**TASK BRIEF:**
Among the entries that follow, how many lines contain the string "Tätigkeitsbereich"? Write the number alone.

Saved data entries:
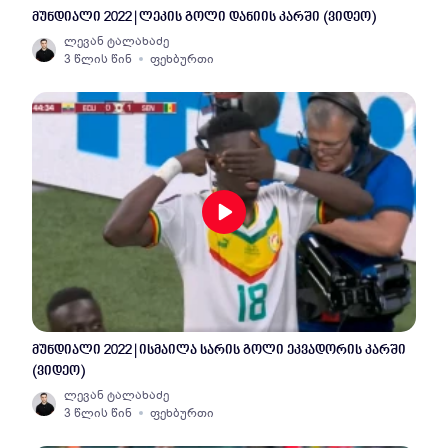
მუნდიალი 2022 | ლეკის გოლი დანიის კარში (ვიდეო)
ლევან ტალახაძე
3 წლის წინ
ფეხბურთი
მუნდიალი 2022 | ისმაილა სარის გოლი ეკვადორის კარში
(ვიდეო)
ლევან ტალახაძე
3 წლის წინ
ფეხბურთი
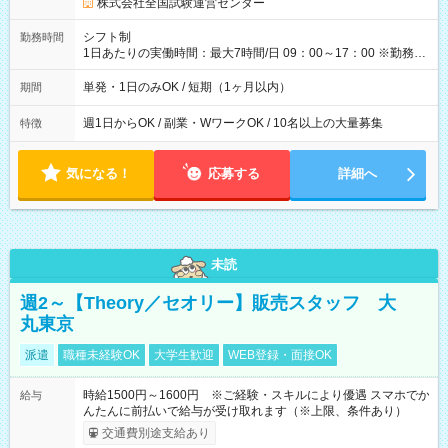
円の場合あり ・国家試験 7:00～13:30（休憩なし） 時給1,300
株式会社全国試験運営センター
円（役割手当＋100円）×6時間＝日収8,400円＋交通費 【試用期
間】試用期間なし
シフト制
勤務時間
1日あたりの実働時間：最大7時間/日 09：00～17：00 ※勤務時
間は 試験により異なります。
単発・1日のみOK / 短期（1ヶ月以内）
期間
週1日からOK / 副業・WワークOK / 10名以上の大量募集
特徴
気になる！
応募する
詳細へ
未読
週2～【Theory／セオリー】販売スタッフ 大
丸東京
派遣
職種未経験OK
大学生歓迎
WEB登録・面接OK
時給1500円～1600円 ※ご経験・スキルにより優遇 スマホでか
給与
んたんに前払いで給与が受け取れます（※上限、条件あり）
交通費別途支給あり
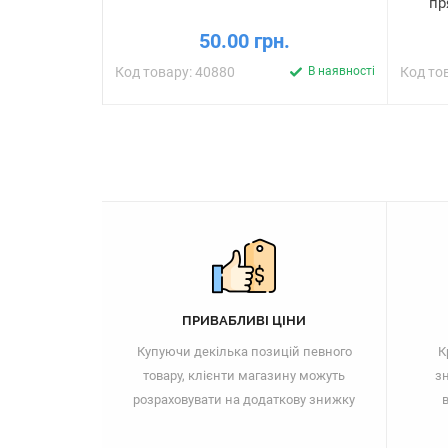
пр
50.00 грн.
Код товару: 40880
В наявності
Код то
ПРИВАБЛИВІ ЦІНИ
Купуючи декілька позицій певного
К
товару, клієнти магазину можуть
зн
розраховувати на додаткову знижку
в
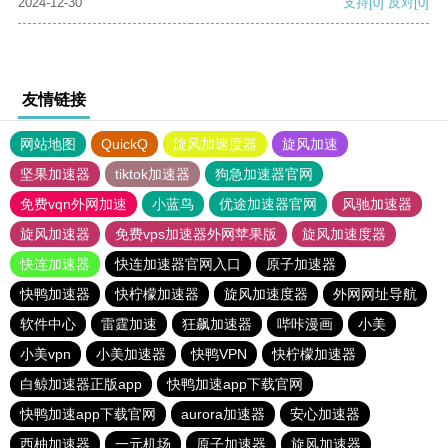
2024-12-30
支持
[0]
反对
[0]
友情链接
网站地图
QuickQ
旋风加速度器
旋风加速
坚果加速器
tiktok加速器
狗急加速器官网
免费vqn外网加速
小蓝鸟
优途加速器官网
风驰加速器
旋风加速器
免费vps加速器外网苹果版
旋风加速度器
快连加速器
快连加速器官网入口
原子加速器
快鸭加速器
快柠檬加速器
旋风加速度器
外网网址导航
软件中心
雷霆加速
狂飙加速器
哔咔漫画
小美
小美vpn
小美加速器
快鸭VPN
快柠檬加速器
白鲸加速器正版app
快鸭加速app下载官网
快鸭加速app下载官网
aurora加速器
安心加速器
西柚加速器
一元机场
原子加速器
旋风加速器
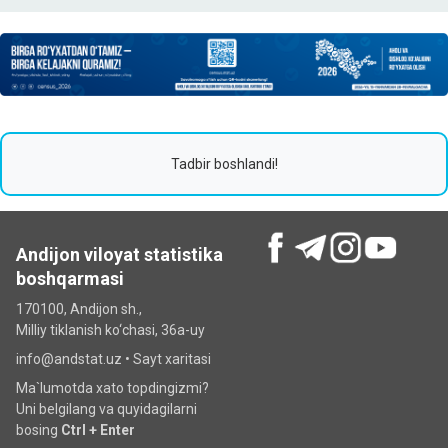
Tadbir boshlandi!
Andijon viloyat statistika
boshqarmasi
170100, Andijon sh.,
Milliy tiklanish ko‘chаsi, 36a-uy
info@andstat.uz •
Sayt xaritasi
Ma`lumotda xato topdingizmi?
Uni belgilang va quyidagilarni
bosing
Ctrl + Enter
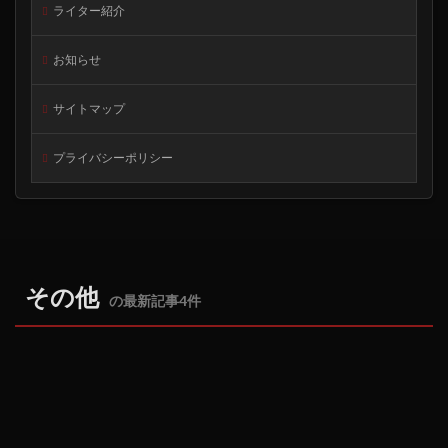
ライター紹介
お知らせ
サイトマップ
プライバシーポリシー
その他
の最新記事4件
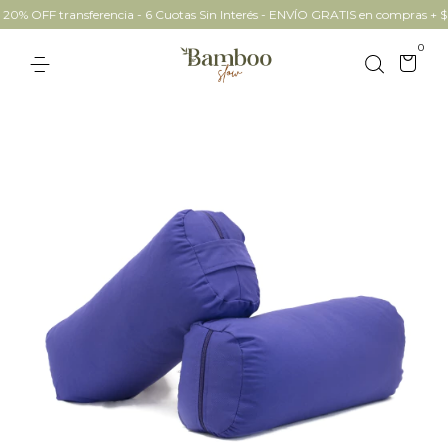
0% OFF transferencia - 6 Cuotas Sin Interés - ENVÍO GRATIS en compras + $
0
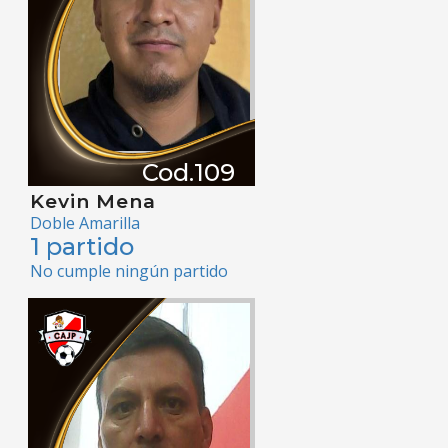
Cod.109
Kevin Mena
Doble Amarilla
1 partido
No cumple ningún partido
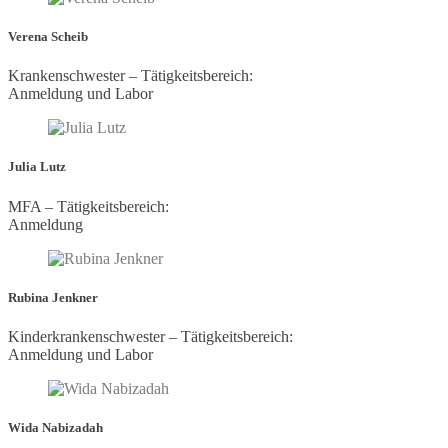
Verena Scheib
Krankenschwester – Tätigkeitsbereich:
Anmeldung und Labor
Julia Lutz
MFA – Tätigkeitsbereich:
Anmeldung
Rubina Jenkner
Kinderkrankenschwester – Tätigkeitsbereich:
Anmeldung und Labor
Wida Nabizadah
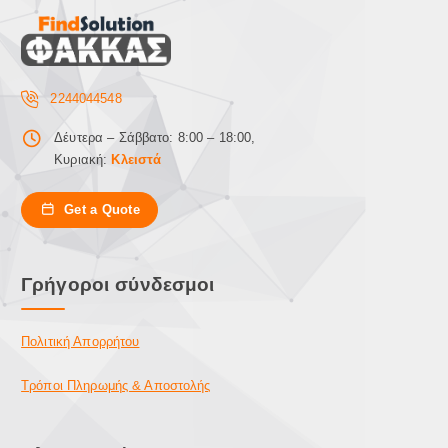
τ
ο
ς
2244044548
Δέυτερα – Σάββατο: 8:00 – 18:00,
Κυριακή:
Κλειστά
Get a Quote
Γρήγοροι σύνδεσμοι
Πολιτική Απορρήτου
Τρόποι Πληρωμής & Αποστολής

**SOLUTION:**
3